Health

Blunt Hopes Idea of Swift End to Zika Debate Will Bring House GOP on Board

Blunt shepherded the massive Labor and Health spending bill through a first panel vote. (Rob Kunzig/Morning Consult)

The top Senate Republican health care appropriator, who is expected to play a key role in Zika conference negotiations, hopes the carrot of finishing talks on how to fund the fight to combat the virus will bring House Republicans on board with the Senate’s bill.

Sen. Roy Blunt (R-Mo.) said Thursday he thought it would be possible to convince House Republicans to agree to the Senate’s $1.1 billion legislation, in part because it would settle the question of how to fund the fight against Zika, a topic of discussion on Capitol Hill for the past four months. And the Senate bill comes with the added bonus of funding that fight until September 2017.

“The difference in the two numbers is their number only went through September the 30th of this year, and our number goes through Sept. 30 of next year,” Blunt said. “I’m hopeful that everybody will decide it’s better to deal with this right now rather than continue to deal with it for the rest of the summer.”

The Senate voted Wednesday to go to a conference committee on the issue. That chamber’s legislation includes $1.1 billion, not offset, for Zika. The House approved a bill with $622 million, with offsets.

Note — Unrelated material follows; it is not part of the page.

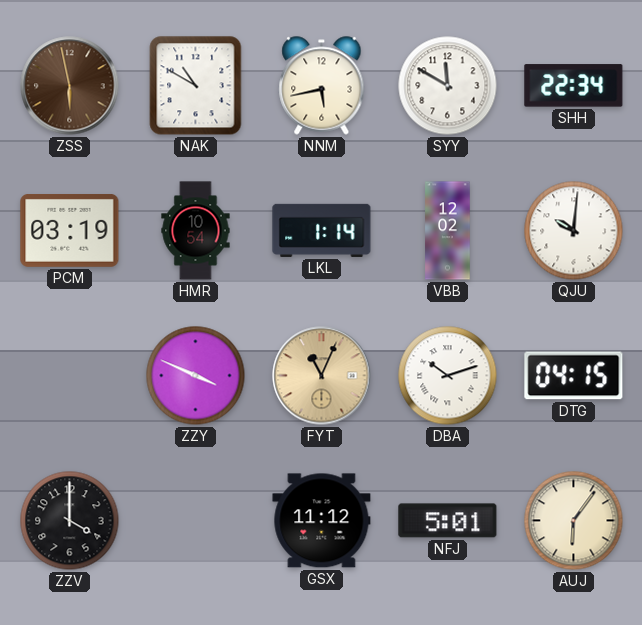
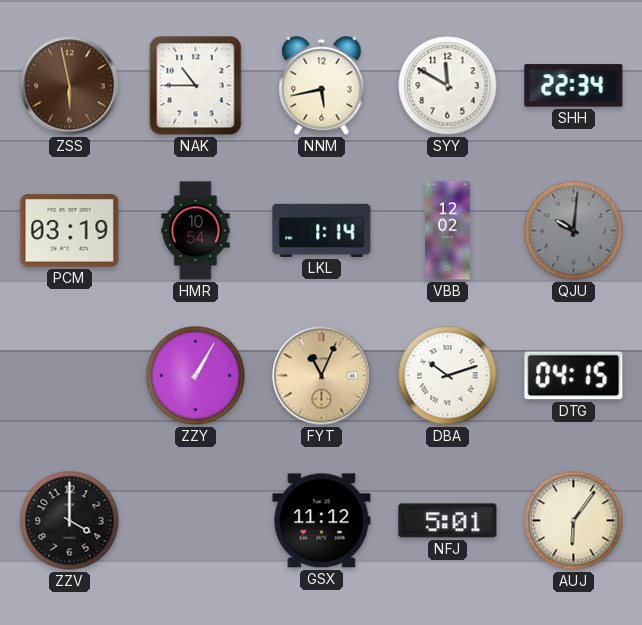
NAK: 10:50 -> 10:45
QJU dial: white -> grey
ZZY: 3:49 -> 1:05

Rep. Tom Cole (R-Okla.), who is one of the House conferees on the legislation, expects to unveil the House’s Labor-Health and Human Services funding bill later this month, which will include funding for the Zika virus to be spent during fiscal 2017.

He argues that if the House can pass that bill, Congress could still advance funding for Zika through the regular appropriations process. House Republicans have maintained that is the best way to move forward.

“If we actually pass the Labor-H bill or have an omnibus in a timely fashion, then there will be plenty of money available,” Cole said.

Cole declined to say how much funding for Zika will be included in the House Labor-HHS bill, but said the subcommittee had settled on a number and that it would be “hundreds of millions of dollars.” The Appropriations Subcommittee on State, Foreign Operations and Related Programs will also include funding for Zika in their fiscal 2017 funding bill, Cole said.

That, combined with the $622 million the House has already approved, would add up to roughly the amount of the Senate package, he said.

“We’re not very far apart,” he said. “This is actually more a debate about how you would finance what you know you need to do, than it is about anything else.”

Whether or not to offset the funds will surely be one of the primary debates of the conference committee, both Blunt and Cole acknowledged.

When asked whether Senate Republicans would be on board with offsets, Blunt said it was something they would have to work out. Cole said it was hard to say where negotiations on that issue stood, but that House members and Senators haven’t talked much about those details.

“We were busy doing the same thing,” he said. “Now you just have to sit down and figure out where there’s overlap, where there’s points of agreement.”